▶ **Exercise details**: Tally every line of the listing where the string "Shirdi" is found, and state the total alone.

▶ **Provided records**:
Segment Open

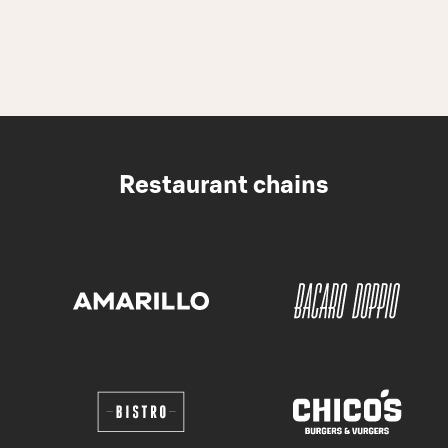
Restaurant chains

Segment Closed
Segment Open

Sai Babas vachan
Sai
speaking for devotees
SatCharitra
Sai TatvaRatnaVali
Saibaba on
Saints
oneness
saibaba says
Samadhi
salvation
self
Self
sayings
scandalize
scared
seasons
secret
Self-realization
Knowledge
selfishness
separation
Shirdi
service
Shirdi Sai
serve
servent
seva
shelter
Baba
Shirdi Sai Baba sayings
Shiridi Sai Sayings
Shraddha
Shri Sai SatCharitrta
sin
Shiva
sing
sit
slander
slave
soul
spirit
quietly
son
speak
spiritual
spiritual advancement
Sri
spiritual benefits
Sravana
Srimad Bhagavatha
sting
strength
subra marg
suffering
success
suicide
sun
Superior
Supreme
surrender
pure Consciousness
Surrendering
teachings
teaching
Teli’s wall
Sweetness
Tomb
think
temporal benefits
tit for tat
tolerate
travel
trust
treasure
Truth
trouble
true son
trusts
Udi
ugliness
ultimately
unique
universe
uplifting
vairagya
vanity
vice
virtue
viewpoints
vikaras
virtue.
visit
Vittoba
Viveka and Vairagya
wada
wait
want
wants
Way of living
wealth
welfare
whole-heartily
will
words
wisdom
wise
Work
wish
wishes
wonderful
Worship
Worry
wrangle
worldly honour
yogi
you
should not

Segment Closed
Segment Open

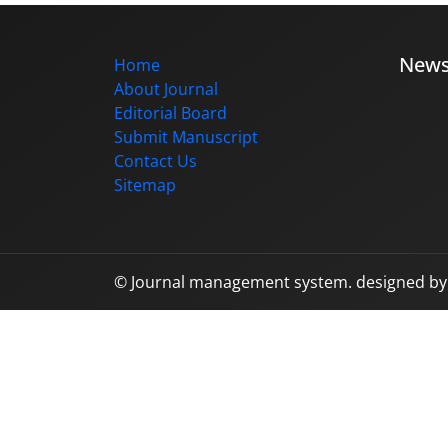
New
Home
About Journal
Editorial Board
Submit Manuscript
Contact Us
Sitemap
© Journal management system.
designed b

Segment Closed

▶ **Answer to the problem**: 3